Here's a short example that illustrates the symptom, and contrasts with correct behavior:
#!/usr/bin/env perl
use strict;
use warnings;
# This generates "Not a CODE reference". Why?
sub howdy; *howdy = sub { "Howdy!\n" };
undef &howdy;
eval { howdy };
print $#;
# Undefined subroutine &main::hi called (as expected)
sub hi { "Hi!\n" }
undef &hi;
eval { hi };
print $#;
# Undefined subroutine &main::hello called (as expected)
sub hello; *hello = sub { "Hello!\n" };
undef *hello;
eval { hello };
print $#;
Update: I have since solved this problem using Package::Stash (thanks #Ether), but I'm still confused by why it's happening in the first place. perldoc perlmod says:
package main;
sub Some_package::foo { ... } # &foo defined in Some_package
This is just a shorthand for a typeglob assignment at compile time:
BEGIN { *Some_package::foo = sub { ... } }
But it appears that it isn't just shorthand, because the two cause different behavior after undefining the function. I'd appreciate if someone could tell me whether this is a case of (1) incorrect docs, (2) bug in perl, or (3) PEBCAK.
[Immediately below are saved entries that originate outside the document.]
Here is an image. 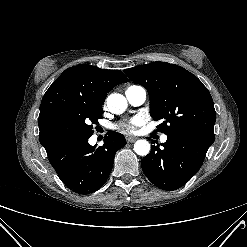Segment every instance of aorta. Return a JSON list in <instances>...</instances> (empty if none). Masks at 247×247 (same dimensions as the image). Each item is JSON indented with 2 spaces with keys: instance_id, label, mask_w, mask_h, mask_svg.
<instances>
[{
  "instance_id": "aorta-1",
  "label": "aorta",
  "mask_w": 247,
  "mask_h": 247,
  "mask_svg": "<svg viewBox=\"0 0 247 247\" xmlns=\"http://www.w3.org/2000/svg\"><path fill=\"white\" fill-rule=\"evenodd\" d=\"M107 107L113 114H122L127 108L126 98L118 93H113L107 98ZM136 154L145 156L150 152V144L146 140H138L134 144Z\"/></svg>"
}]
</instances>
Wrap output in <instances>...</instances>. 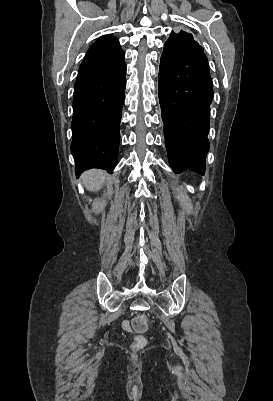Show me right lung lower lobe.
<instances>
[{
    "instance_id": "obj_1",
    "label": "right lung lower lobe",
    "mask_w": 273,
    "mask_h": 401,
    "mask_svg": "<svg viewBox=\"0 0 273 401\" xmlns=\"http://www.w3.org/2000/svg\"><path fill=\"white\" fill-rule=\"evenodd\" d=\"M124 58L74 85L71 153L75 172L111 171L118 159L119 126L126 86Z\"/></svg>"
}]
</instances>
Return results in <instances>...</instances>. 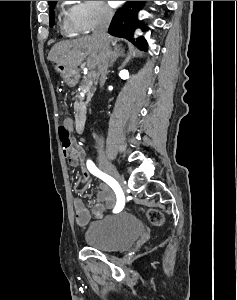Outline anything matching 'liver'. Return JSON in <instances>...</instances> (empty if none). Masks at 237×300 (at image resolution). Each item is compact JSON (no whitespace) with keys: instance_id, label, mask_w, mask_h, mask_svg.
I'll use <instances>...</instances> for the list:
<instances>
[{"instance_id":"1","label":"liver","mask_w":237,"mask_h":300,"mask_svg":"<svg viewBox=\"0 0 237 300\" xmlns=\"http://www.w3.org/2000/svg\"><path fill=\"white\" fill-rule=\"evenodd\" d=\"M112 37H108V45H110ZM101 47L98 39L95 37H80V39H72V41H60L52 47L47 59L58 63V65H65L68 69H77L84 59L87 57L88 67H100ZM109 47L108 61L111 59ZM89 55V57H88Z\"/></svg>"}]
</instances>
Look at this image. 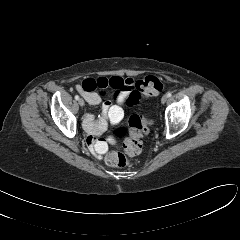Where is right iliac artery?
Masks as SVG:
<instances>
[{
  "label": "right iliac artery",
  "mask_w": 240,
  "mask_h": 240,
  "mask_svg": "<svg viewBox=\"0 0 240 240\" xmlns=\"http://www.w3.org/2000/svg\"><path fill=\"white\" fill-rule=\"evenodd\" d=\"M75 99H76V100H79V96H78V95H76V96H75Z\"/></svg>",
  "instance_id": "obj_1"
}]
</instances>
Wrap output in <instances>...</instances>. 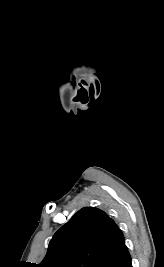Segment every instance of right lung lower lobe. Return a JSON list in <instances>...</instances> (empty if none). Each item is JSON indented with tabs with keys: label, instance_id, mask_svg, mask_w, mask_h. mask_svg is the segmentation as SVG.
Returning <instances> with one entry per match:
<instances>
[{
	"label": "right lung lower lobe",
	"instance_id": "obj_1",
	"mask_svg": "<svg viewBox=\"0 0 164 267\" xmlns=\"http://www.w3.org/2000/svg\"><path fill=\"white\" fill-rule=\"evenodd\" d=\"M99 267H132L131 257L126 246L122 247Z\"/></svg>",
	"mask_w": 164,
	"mask_h": 267
}]
</instances>
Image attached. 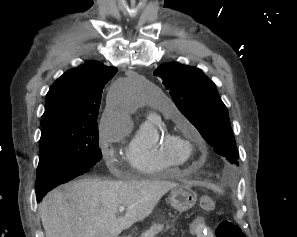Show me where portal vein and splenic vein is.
Wrapping results in <instances>:
<instances>
[{"label": "portal vein and splenic vein", "mask_w": 297, "mask_h": 237, "mask_svg": "<svg viewBox=\"0 0 297 237\" xmlns=\"http://www.w3.org/2000/svg\"><path fill=\"white\" fill-rule=\"evenodd\" d=\"M125 211V207L124 206H120L119 207V212H124Z\"/></svg>", "instance_id": "portal-vein-and-splenic-vein-1"}]
</instances>
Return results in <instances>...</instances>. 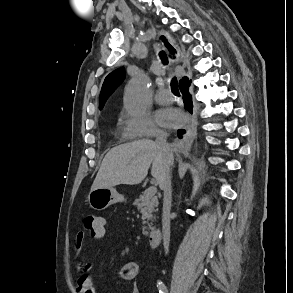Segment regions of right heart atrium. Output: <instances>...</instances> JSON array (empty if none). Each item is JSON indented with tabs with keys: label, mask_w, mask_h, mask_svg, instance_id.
Here are the masks:
<instances>
[{
	"label": "right heart atrium",
	"mask_w": 293,
	"mask_h": 293,
	"mask_svg": "<svg viewBox=\"0 0 293 293\" xmlns=\"http://www.w3.org/2000/svg\"><path fill=\"white\" fill-rule=\"evenodd\" d=\"M120 123L128 138L158 137L164 135L149 114L133 115L127 110L120 113Z\"/></svg>",
	"instance_id": "d8ad5b80"
}]
</instances>
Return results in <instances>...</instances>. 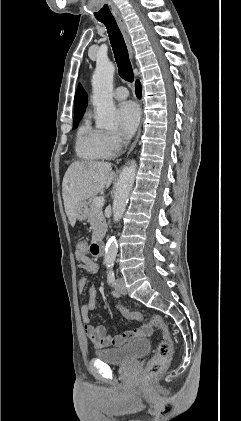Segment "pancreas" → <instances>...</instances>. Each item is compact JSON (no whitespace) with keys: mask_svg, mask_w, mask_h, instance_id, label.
I'll return each mask as SVG.
<instances>
[{"mask_svg":"<svg viewBox=\"0 0 241 421\" xmlns=\"http://www.w3.org/2000/svg\"><path fill=\"white\" fill-rule=\"evenodd\" d=\"M94 199L95 198H90L87 202L89 206L87 218L93 230L92 238L99 239L105 235L107 225L102 212V207L95 206Z\"/></svg>","mask_w":241,"mask_h":421,"instance_id":"cf45deb5","label":"pancreas"}]
</instances>
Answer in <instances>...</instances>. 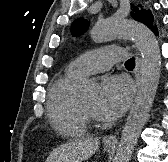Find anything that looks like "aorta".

Manipulating symbol table references yourself is bound to get you into trouble, as there are lots of little fiddly things that are hard to get right. Fortunately there is a module that does all the heavy lifting for you, Package::Stash -- so just call its methods add_package_symbol and remove_package_symbol as needed.
Another good method installer that you may want to check out is Sub::Install -- especially nice if you want to generate lots of similar functions.
As to why your approach is not correct, let's take a look at the symbol table after deleting the code reference:
sub foo { "foo!\n"}
sub howdy; *howdy = sub { "Howdy!\n" };
undef &howdy;
eval { howdy };
print $#;
use Data::Dumper;
no strict 'refs';
print Dumper(\%{"main::"});
prints (abridged):
$VAR1 = {
'howdy' => *::howdy,
'foo' => *::foo,
};
As you can see, the 'howdy' slot is still present - undefining &howdy doesn't actually do anything enough. You need to explicitly remove the glob slot, *howdy.
The reason it happens is precisely because you assigned a typeglob.
When you delete the CODE symbol, the rest of typeglob is still lingering, so when you try to execute howdy it will point to the non-CODE piece of typeglob.